Performanz Evaluation von PQC in TLS 1.3 unter variierenden Netzwerkcharakteristiken
The used cryptographic primitives rely on the computational difficulty of certain mathematical problems. In the last years there has been much research on quantum computers which could be able to efficiently solve these problems in future years. Especially asymmetric primitives, used for authentication and key exchange could be broken. The affected algorithms are actually used within many internet protocols and applications and quantum-safe alternatives are urgently needed. NIST started a process to find and standardize quantum-safe digital signature schemes and key establishment schemes, but the candidates and alternatives come along with specific characteristics and differ from classical proceedings. So, besides analyzing the security of these new algorithms, it is also necessary to evaluate their performance and integrability into existing infrastructures and applications. Especially the integration into TLS protocol, used within about 90 percent of today’s internet connections, plays an important role. The current version 1.3 uses the threatened asymmetric primitives for both, digital signatures and key establishment.
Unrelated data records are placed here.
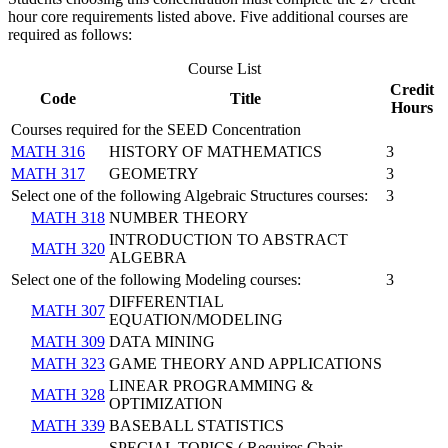
hour core requirements listed above. Five additional courses are
required as follows:
Course List
Credit
Code
Title
Hours
Courses required for the SEED Concentration
MATH 316
HISTORY OF MATHEMATICS
3
MATH 317
GEOMETRY
3
Select one of the following Algebraic Structures courses:
3
MATH 318
NUMBER THEORY
INTRODUCTION TO ABSTRACT
MATH 320
ALGEBRA
Select one of the following Modeling courses:
3
DIFFERENTIAL
MATH 307
EQUATION/MODELING
MATH 309
DATA MINING
MATH 323
GAME THEORY AND APPLICATIONS
LINEAR PROGRAMMING &
MATH 328
OPTIMIZATION
MATH 339
BASEBALL STATISTICS
SPECIAL TOPICS ( Requires Chair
In this work, NIST candidates and alternatives for quantum-safe key establishment were evaluated while using them within TLS 1.3. The focus was on analyzing the performance trend while changing certain network parameters like rate or packetloss and examining the suitability of the PQC algorithms under different network scenarios and in the entire application context. To achieve this, the framework of Paquin, Stebila, and Tamvada was extended to emulate various network conditions while frequently establishing a TLS 1.3 connection and measuring handshake duration.
Among our key results, we observe that on the one hand the evaluated candidates Kyber, Saber and NTRU as well as the alternative NTRU Prime achieve very good overall performance and partially beat the classical ECDH. Choosing a higher security level or hybrid versions does not have a significant impact to the handshake times. On the other hand the alternatives FrodoKEM, HQC, SIKE and BIKE show individual disadvantages and the performance is linked to the used security level and variant. This applies in particular to FrodoKEM. SIKE seems to be a worthwhile alternative in specific circumstances, like rates less than 2 Mbps, due to its small key and ciphertext sizes. In general, network conditions should be taken into account while choosing the algorithm and parameter set. Furthermore, it becomes clear that the handshake performance dependents on numerous factors, like TCP mechanisms and MTU, which could compensate the disadvantages of PQC or make them obsolete.